§ Given entries

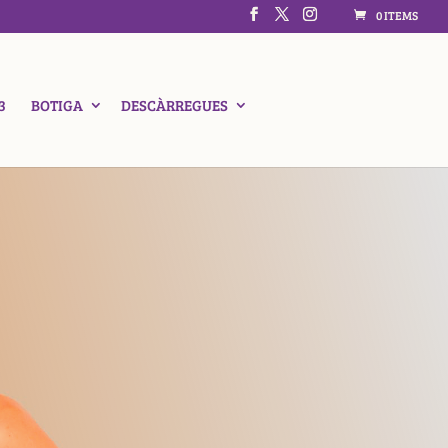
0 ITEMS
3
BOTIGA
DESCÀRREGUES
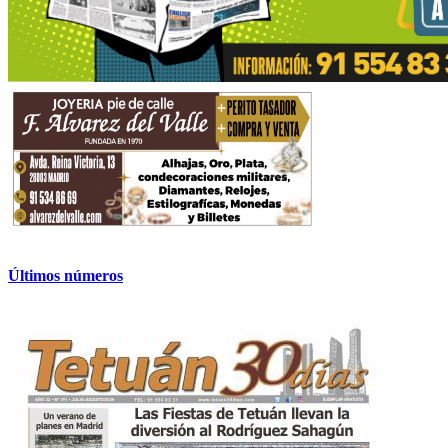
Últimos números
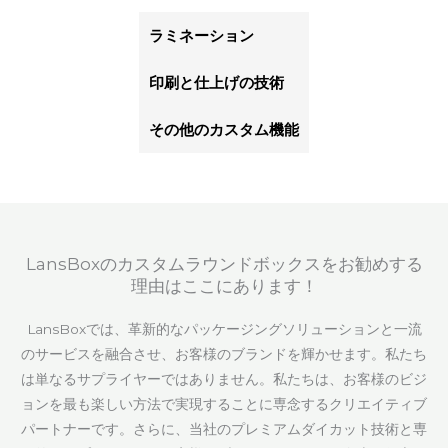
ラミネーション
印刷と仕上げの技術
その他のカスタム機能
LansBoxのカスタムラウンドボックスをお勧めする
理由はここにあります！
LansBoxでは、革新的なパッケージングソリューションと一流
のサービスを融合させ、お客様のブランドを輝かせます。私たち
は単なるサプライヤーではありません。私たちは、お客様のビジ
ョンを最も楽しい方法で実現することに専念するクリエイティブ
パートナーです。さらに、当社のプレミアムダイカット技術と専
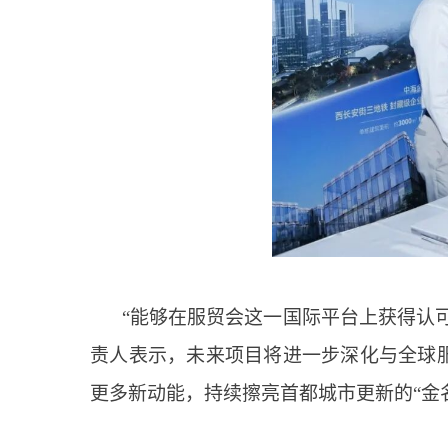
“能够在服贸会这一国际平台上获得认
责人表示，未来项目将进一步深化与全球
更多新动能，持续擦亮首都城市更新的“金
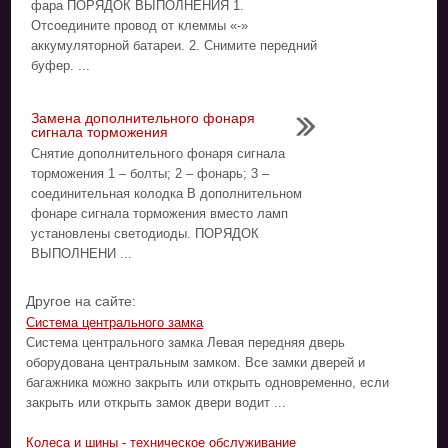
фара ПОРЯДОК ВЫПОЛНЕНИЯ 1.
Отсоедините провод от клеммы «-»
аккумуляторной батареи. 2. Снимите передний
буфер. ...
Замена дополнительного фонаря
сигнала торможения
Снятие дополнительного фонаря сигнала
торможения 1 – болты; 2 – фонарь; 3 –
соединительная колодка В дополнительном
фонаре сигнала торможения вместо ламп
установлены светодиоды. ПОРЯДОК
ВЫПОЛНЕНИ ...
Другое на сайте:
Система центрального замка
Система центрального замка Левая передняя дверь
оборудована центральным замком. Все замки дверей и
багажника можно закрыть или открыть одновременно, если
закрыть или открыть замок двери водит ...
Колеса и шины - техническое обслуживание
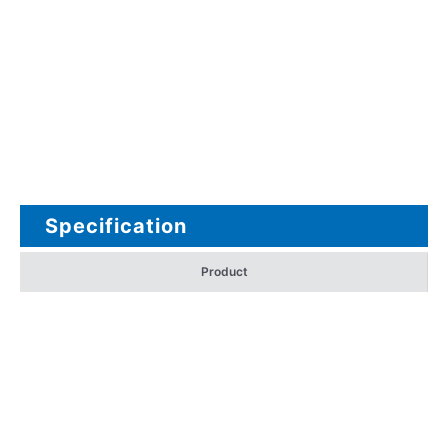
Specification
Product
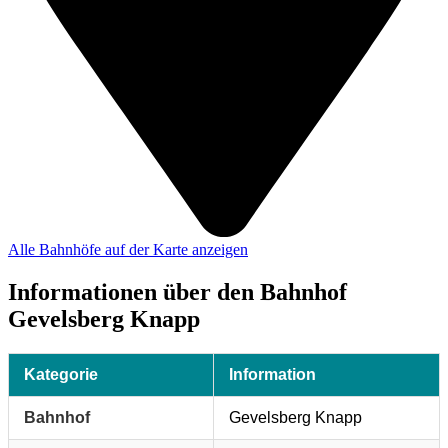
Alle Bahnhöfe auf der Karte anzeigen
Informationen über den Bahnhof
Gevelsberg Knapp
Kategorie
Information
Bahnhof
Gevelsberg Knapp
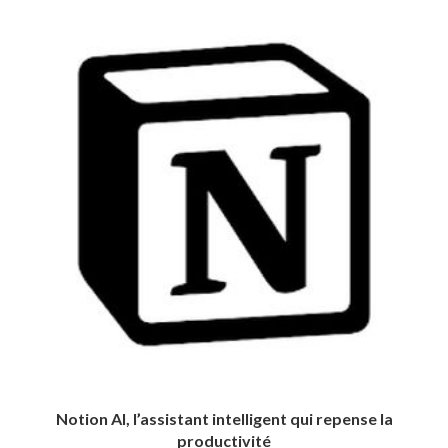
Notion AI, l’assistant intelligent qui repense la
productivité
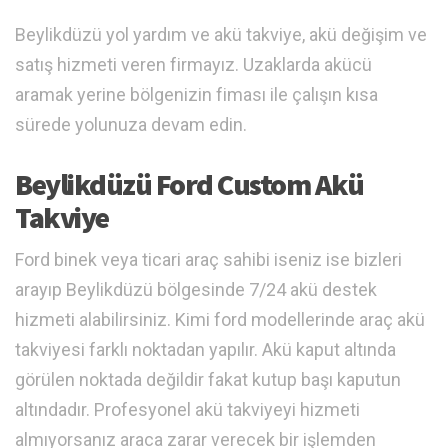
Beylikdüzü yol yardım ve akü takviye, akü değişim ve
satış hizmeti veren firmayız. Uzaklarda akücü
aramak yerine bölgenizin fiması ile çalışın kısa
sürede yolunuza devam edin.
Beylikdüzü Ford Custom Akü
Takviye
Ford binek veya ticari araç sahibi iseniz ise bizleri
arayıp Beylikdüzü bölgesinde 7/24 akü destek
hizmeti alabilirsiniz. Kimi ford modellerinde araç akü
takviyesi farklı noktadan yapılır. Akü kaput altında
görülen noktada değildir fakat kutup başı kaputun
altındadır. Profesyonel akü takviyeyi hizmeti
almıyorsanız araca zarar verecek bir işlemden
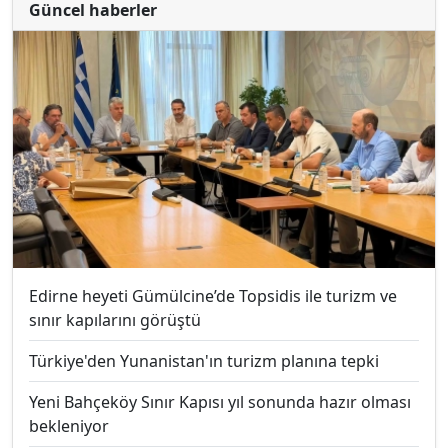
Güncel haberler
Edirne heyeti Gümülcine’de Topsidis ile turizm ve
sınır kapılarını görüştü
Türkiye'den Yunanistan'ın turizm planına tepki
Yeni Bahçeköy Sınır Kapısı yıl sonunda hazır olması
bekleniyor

§ Work instructions
Show all lines above holding the word "hizmeti".

§ Exercise answer
satış hizmeti veren firmayız. Uzaklarda akücü
hizmeti alabilirsiniz. Kimi ford modellerinde araç akü
altındadır. Profesyonel akü takviyeyi hizmeti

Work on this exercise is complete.